*** Data for the task Section Begins ***

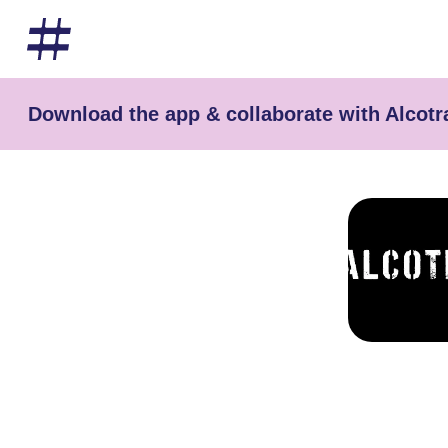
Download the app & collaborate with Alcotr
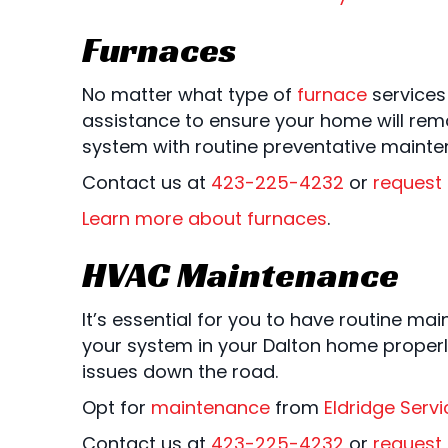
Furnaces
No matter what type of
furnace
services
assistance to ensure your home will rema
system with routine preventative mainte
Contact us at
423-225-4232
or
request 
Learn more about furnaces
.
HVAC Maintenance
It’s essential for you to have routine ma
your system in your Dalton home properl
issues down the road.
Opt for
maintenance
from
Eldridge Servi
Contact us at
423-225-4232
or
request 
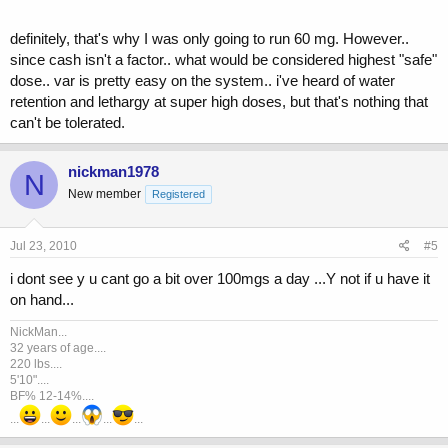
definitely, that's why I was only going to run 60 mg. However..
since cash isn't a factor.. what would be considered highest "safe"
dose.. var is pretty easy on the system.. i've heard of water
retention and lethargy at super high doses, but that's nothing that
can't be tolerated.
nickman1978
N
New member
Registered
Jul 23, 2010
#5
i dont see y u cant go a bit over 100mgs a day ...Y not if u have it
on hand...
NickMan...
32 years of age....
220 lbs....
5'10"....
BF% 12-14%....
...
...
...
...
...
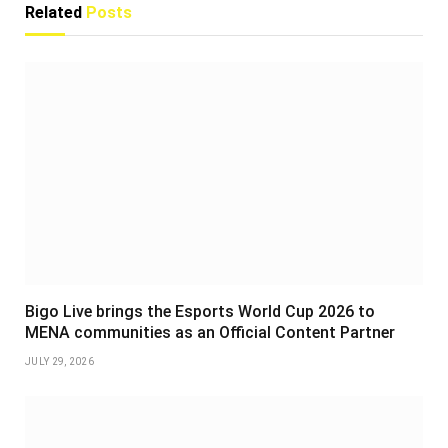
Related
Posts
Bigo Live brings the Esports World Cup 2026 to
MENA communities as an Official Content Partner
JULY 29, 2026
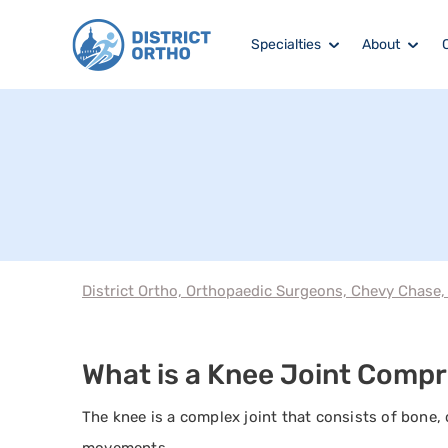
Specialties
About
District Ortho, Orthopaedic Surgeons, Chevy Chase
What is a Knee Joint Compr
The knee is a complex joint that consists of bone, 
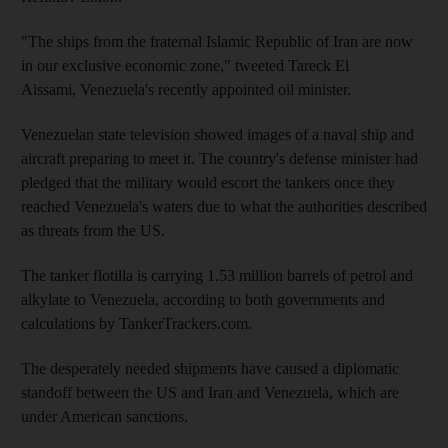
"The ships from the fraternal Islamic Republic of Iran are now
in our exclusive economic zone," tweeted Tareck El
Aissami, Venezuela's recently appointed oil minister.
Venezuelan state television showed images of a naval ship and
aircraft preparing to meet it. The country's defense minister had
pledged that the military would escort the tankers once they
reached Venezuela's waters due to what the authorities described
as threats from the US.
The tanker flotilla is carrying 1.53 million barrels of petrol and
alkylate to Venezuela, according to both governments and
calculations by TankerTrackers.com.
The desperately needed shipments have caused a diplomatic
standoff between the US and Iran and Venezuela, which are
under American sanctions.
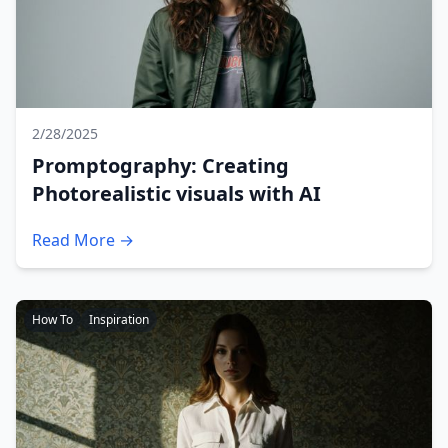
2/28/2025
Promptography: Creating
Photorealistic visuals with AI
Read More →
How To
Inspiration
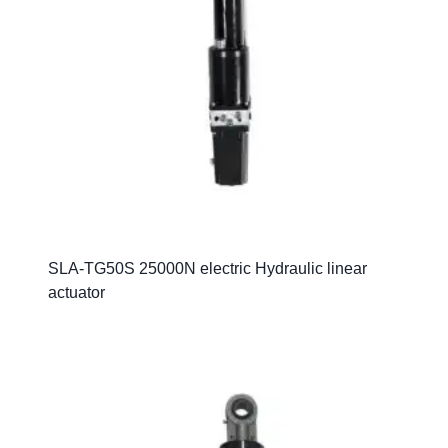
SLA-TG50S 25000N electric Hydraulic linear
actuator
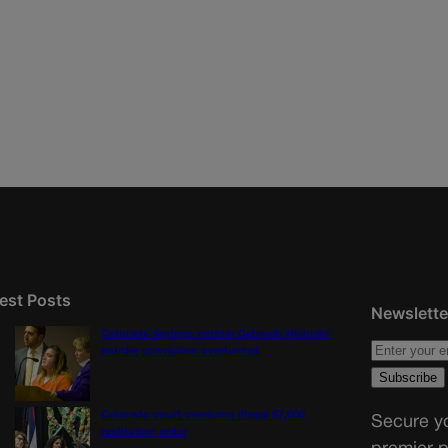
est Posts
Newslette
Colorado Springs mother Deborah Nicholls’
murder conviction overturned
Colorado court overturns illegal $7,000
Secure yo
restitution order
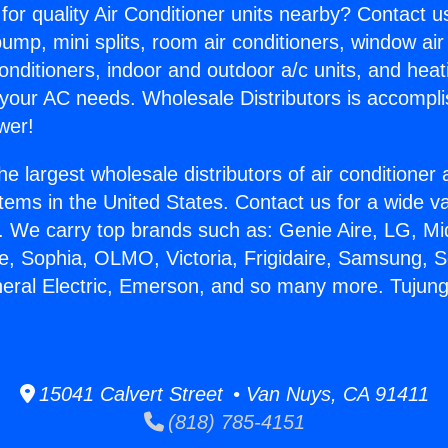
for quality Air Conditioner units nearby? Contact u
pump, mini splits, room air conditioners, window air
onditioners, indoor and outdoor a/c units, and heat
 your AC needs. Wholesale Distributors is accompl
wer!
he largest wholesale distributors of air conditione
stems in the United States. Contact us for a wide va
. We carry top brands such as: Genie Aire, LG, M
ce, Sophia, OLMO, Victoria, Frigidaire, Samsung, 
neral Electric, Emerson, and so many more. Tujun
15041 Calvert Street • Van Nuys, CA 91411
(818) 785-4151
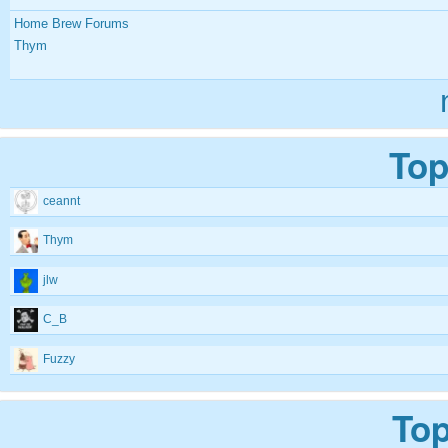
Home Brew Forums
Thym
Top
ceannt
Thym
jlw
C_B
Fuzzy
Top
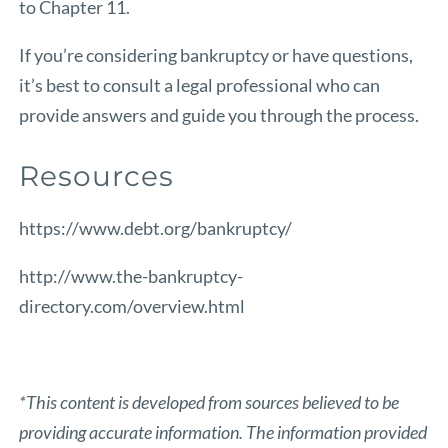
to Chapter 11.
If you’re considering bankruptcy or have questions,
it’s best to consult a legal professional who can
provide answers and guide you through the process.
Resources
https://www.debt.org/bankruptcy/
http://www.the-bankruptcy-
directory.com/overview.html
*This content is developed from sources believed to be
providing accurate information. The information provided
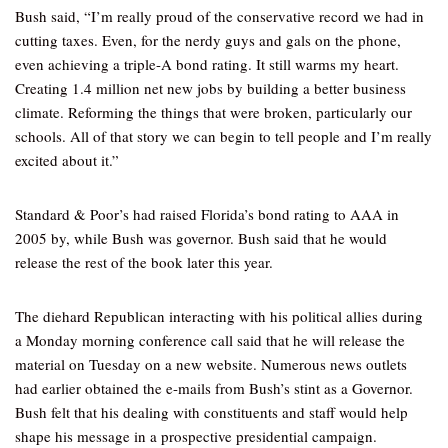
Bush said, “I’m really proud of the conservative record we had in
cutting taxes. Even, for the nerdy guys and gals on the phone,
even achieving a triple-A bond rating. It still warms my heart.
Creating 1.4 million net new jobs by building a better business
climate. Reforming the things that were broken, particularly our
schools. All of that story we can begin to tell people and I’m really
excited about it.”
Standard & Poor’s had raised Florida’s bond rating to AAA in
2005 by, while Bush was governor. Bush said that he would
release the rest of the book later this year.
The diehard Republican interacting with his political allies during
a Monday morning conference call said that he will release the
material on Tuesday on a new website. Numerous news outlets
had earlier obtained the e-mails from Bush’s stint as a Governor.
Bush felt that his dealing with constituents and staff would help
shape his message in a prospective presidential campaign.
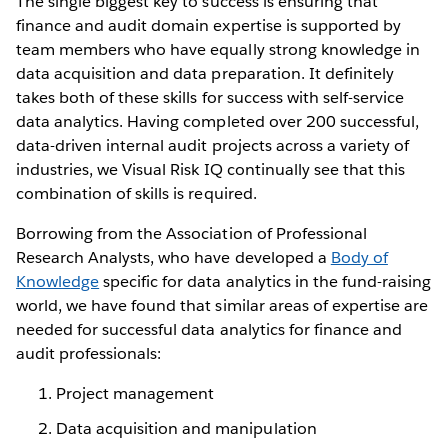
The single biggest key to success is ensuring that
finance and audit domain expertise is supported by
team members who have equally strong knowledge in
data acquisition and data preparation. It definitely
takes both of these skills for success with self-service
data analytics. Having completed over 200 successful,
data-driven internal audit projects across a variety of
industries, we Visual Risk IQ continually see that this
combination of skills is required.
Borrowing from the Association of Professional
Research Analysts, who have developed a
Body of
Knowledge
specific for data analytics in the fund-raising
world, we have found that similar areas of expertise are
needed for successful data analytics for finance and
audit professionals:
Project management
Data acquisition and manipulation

*** Data for the task Section Ends ***

■ **Exercise prompt**: In the data above, find each line that uses the string "Contact". Copy it.

■ **Output below**:
Contact us at
Contact us at
for quality Air Conditioner units nearby? Contact u
stems in the United States. Contact us for a wide va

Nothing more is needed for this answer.